Concepedia

Publication | Closed Access

THE INFLUENCE OF PATIENTʼS PERSONALITY ON ADJUSTMENT TO CHRONIC DIALYSIS

89

Citations

0

References

1976

Year

Abstract

The aim of the present study is to gather data on the influence of certain personality factors an adjustment to chronic hemodialysis. One hundred thirty-six patients underwent predialysis personality assessment by clinical evaluation and all those who survived at least 6 months on dialysis were followed up. The follow-ups were carried out by a nephrologist and a psychiatrist 6 months (100 patients), 12 months (87 patients), 24 months (51 patients), and 36 months (28 patients) after commencement of dialysis. The main findings confirmed the assumption that it is possible to predict, at a highly significant statistical level, all of the major aspects of adjustment: compliance with the diet, rehabilitation, and the patients' psychological condition was reflected by four aspects--depression, suicidal tendencies, anxiety, and psychotic complications.
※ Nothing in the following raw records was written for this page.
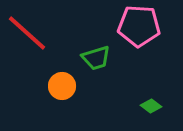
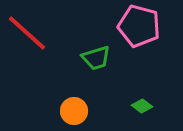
pink pentagon: rotated 12 degrees clockwise
orange circle: moved 12 px right, 25 px down
green diamond: moved 9 px left
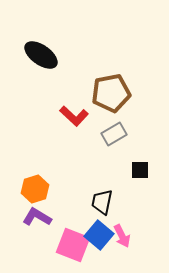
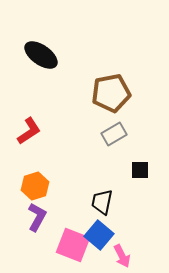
red L-shape: moved 45 px left, 15 px down; rotated 76 degrees counterclockwise
orange hexagon: moved 3 px up
purple L-shape: rotated 88 degrees clockwise
pink arrow: moved 20 px down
A slight tendency was found to overestimate patients' adjustment potential. The possibility that this was due to stresses not taken into account, e.g., the threat of death, is discussed. Analysis of the limited data of our own unit compared with the rest of the group seems to indicate that our patients fulfilled their potential for adjustment to a higher degree than those in other units, especially in regard to compliance and lack of depression. The presence of a psychiatrist and a social worker on the team may have improved adjustment prospects. The question was raised whether this phenomenon is the result of psychotherapy with the patients or of indirect service, e.g., a psychiatrist on the team promoting the development of a realistic team attitude and reducing physicians' denial. Understanding the specific personality traits that cause specific maladjustment may provide a rational basis for focus-oriented psychotherapeutic intervention, while enabling the planning of optional treatment methods for terminal renal failure.